Enhance AI experiences with multi-modal multi-agentic systems
In a world where time is scarce and interruptions are constant, the way we work is ripe for transformation. According to Microsoft’s latest Work Trend Index, 80% of professionals globally say they lack the time or energy to do their jobs effectively. With an average of 275 interruptions per day – including 58 chats after hours and a 16% annual increase in late-night meetings – it’s no wonder productivity is under pressure.
Yet, while the pace of business and technology accelerates, our workflows often lag behind. Even with AI tools in place, 53% of global leaders believe their organizations need a productivity boost. So, how do we bridge this gap?
The answer lies in intelligent delegation – aka AI agents.
How Are AI Agents Driving Real-World Impact Across Industries?
This shift doesn’t happen overnight. It’s a gradual evolution, and those who embrace it will thrive. The Work Trend Index outlines a three-phase journey toward becoming a “Frontier Firm”:
- Phase 1: AI acts as an assistant, removing the monotony of work and helping people do the same tasks better and faster.

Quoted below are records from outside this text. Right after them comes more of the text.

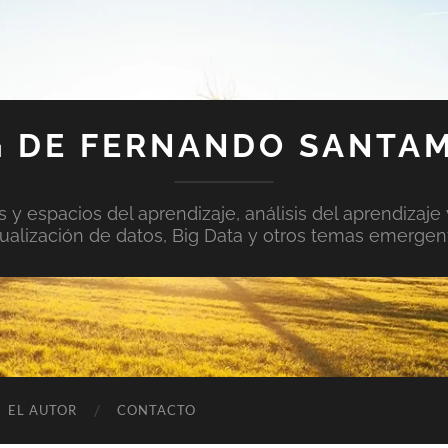
 DE FERNANDO SANTA
y espacios del aprendizaje, análisis del aprendizaje 
sualización de datos, Big Data y otros temas emergen
EL AUTOR
CONTACTO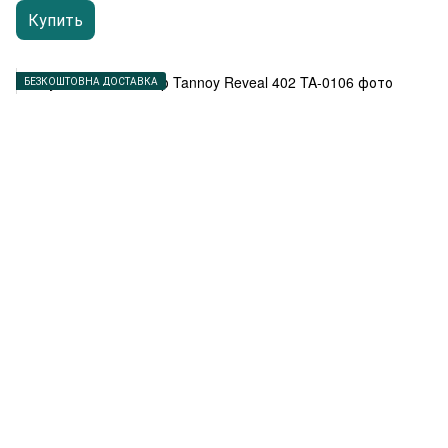
Купить
БЕЗКОШТОВНА ДОСТАВКА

This is the phase we’re generally in today—where we use AI models to write documentation, emails, summarize meetings, and develop code.

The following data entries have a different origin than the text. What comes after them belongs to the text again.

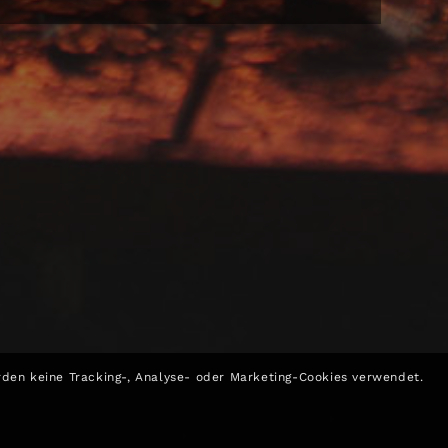
rden keine Tracking-, Analyse- oder Marketing-Cookies verwendet.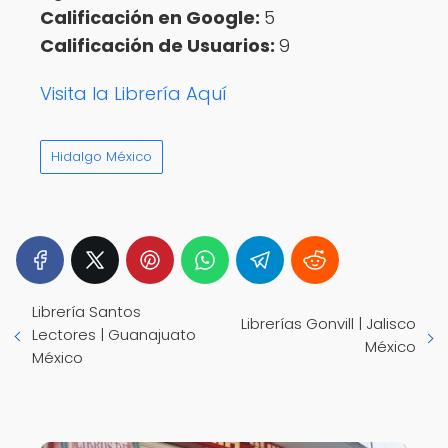
Calificación en Google:
5
Calificación de Usuarios:
9
Visita la Librería Aquí
Hidalgo México
Librería Santos
Librerías Gonvill | Jalisco
Lectores | Guanajuato
México
México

- Phase 2: Agents join teams as digital coworkers, taking on specific tasks under human direction. These agents equip employees with new capabilities that help scale their impact, freeing them up to take on new and more valuable work.
- Phase 3: Humans set the direction for agents that manage entire business processes and workflows, stepping in only when needed – for example, to handle exceptions or manage human relationships.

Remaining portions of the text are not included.